Pergunta

I am playing a bit with the python api for sqlite3, i have a little table for store languages with an id, name and creation_date fields. I am trying to map the raw query results into a namedtuple as the docs recommend, it that way i can manage rows in a more readable way, so here is my namedtuple.

LanguageRecord = namedtuple('LanguageRecord', 'id, name, creation_date')

The code that the docs suggest for the mapping is as follows:

for language in map(LanguageRecord._make, c.fetchall()):
  # do something with languages

This is fine when i want to return a collection of languages but in this case i want just to retrieve one language:

c.execute('SELECT * FROM language WHERE name=?', (name,))

So my first attempt it was something like this:

language = map(LanguageRecord._make, c.fetchone())

This code doesn't works because fetchone() returns a tuple instead a list with one tuple, so the map function tries to create three namedtuples one for each tuple field thought.

My first approach to solve this was to explicitly create a list and append to it the tuple result, something like:

languages = []
languages.append(c.fetchone())
for language in map(LanguageRecord._make, languages):
  # do something with language

My second approach was to use fetchall() although i just want one record. I can set the name field with a unique constrain in the database in order to garantize just one result.

for language in map(LanguageRecord._make, c.fetchall()):
  # do something with languages

Another approach could be use fetchall()[0] without the unique constrain to garantize just one result.

My question is which is the best and common way to deal with this problem, should i use always fetchall to maintain a common interface and let the database manage the uniqueness logic? or should i create a list explicitly as in approach 1? Is there a more easy way to accomplish this task?

Foi útil?

Solução

There is a much easier way! Sqlite3 provides a way for the user to define "row factories". These row factories take the cursor and the tuple row and can return whatever type of object it wants.

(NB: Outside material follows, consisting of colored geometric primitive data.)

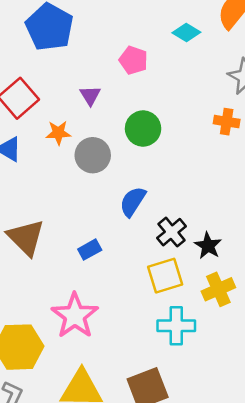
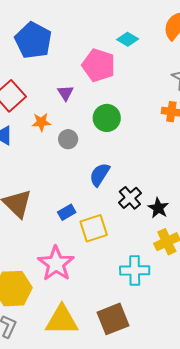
cyan diamond: (186, 32) -> (128, 39), moved
pink pentagon: (133, 60) -> (99, 65), size x1.5
gray circle: (93, 155) -> (68, 139), size x0.7
yellow square: (165, 276) -> (94, 228), moved

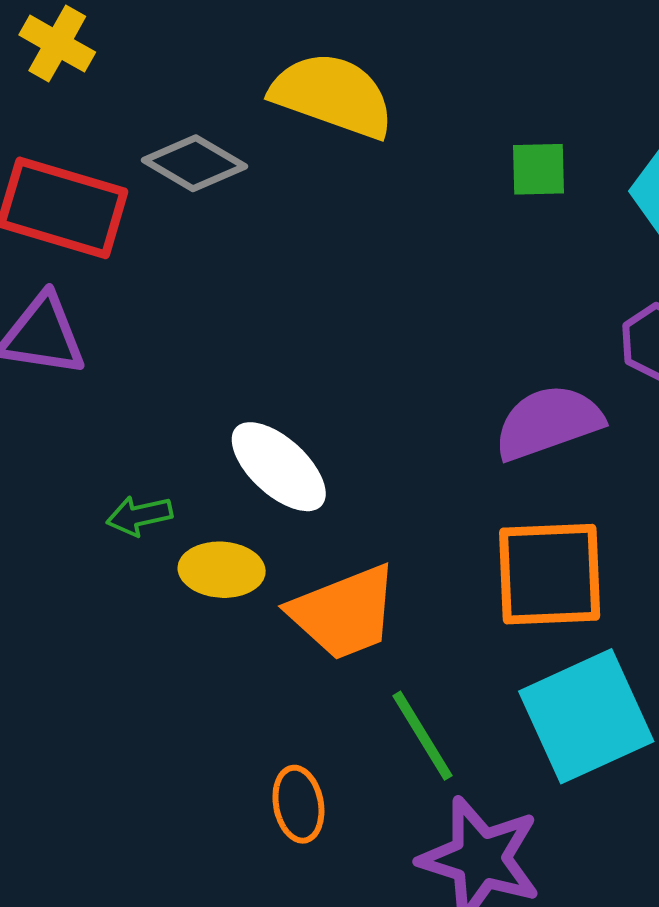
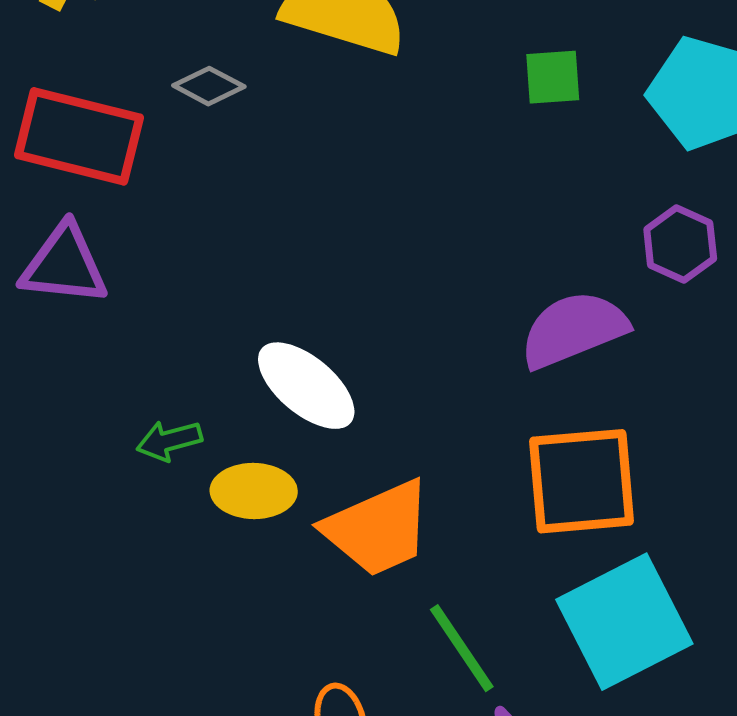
gray diamond: (194, 163) -> (209, 86), size x0.7

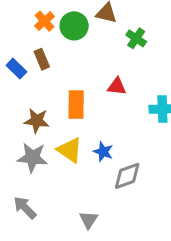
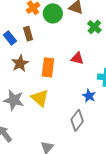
brown star: (37, 121) -> (20, 63), moved, turned 30
blue star: (103, 152) -> (89, 96), moved
gray diamond: (127, 176) -> (77, 120), turned -40

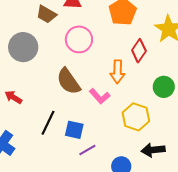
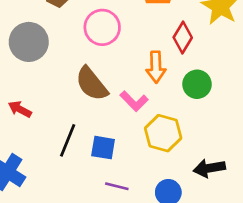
green circle: (164, 87) -> (197, 84), moved
yellow hexagon: (136, 117) -> (163, 133), moved
purple line: (87, 150) -> (117, 186), moved, turned 48

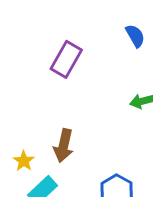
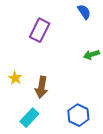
yellow star: (24, 161) -> (15, 78), moved

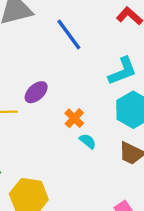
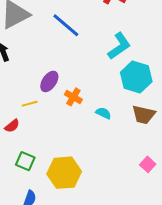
orange cross: (74, 118) -> (73, 97), moved

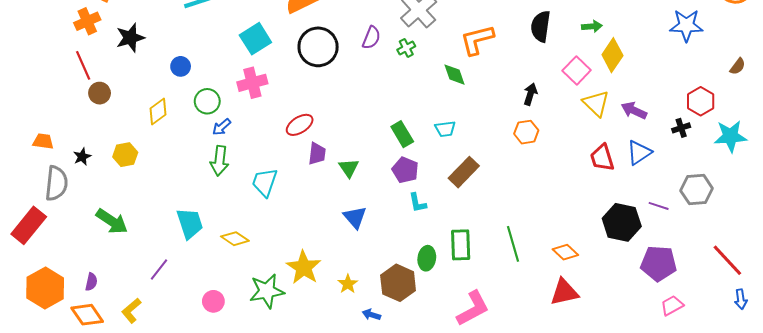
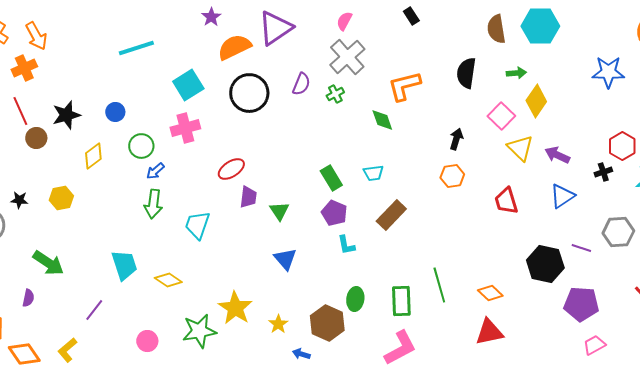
black star: (130, 38) -> (66, 115), moved
black star: (82, 157) -> (19, 200), turned 30
red trapezoid: (602, 158) -> (506, 201), moved
green rectangle: (461, 245) -> (401, 301), moved
purple semicircle: (91, 282) -> (28, 298), moved

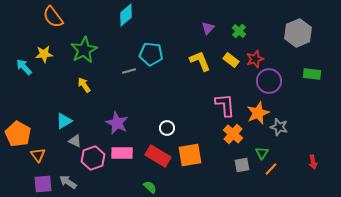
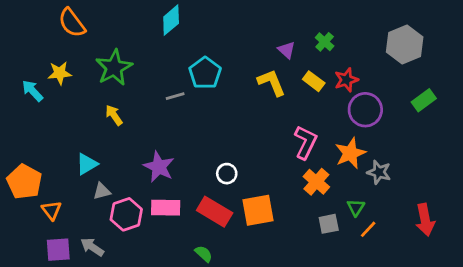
purple triangle: (208, 28) -> (287, 50), moved, turned -32
cyan pentagon: (151, 54) -> (205, 73), turned 30
green rectangle: (312, 74) -> (424, 100), turned -42
pink L-shape: (225, 105) -> (306, 142), turned 30
gray triangle: (75, 141) -> (102, 191), turned -40
red arrow: (313, 162) -> (425, 220), size x1.6

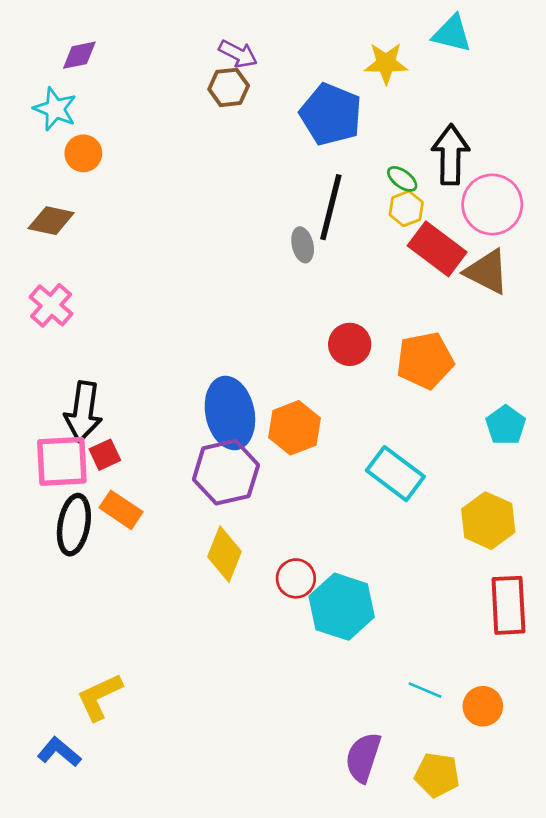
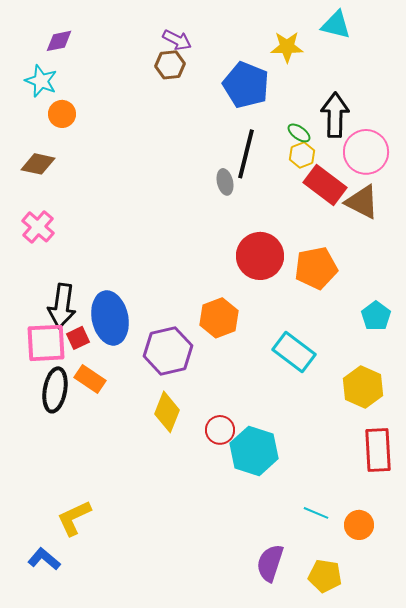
red circle: (350, 344) -> (260, 256), size x1.5
blue ellipse: (230, 413) -> (110, 318), moved

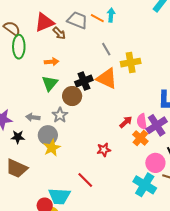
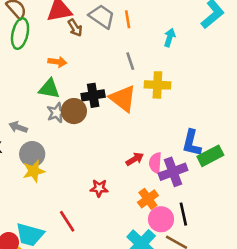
cyan arrow: (111, 15) -> (170, 37), moved
orange line: (97, 18) -> (128, 19), turned 40
green triangle: (50, 83) -> (49, 89), turned 48
gray star: (60, 115) -> (57, 113), moved
orange cross: (140, 138) -> (148, 199), moved

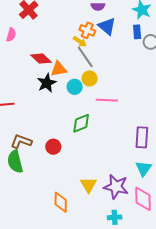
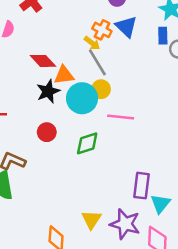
cyan circle: (75, 87) -> (82, 98), size x1.6
purple rectangle: (142, 137) -> (141, 186), moved
red circle: (53, 147) -> (47, 132), moved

Once you set the row factory with

con.row_factory = my_row_factory

then rows returned by the cursor will be the result of my_row_factory applied to the tuple-row. For example,

import sqlite3
import collections

LanguageRecord = collections.namedtuple('LanguageRecord', 'id name creation_date')
def namedtuple_factory(cursor, row):
    return LanguageRecord(*row)

con = sqlite3.connect(":memory:")
con.row_factory = namedtuple_factory
cur = con.cursor()
cur.execute("select 1,2,3")
print(cur.fetchone())

yields

LanguageRecord(id=1, name=2, creation_date=3)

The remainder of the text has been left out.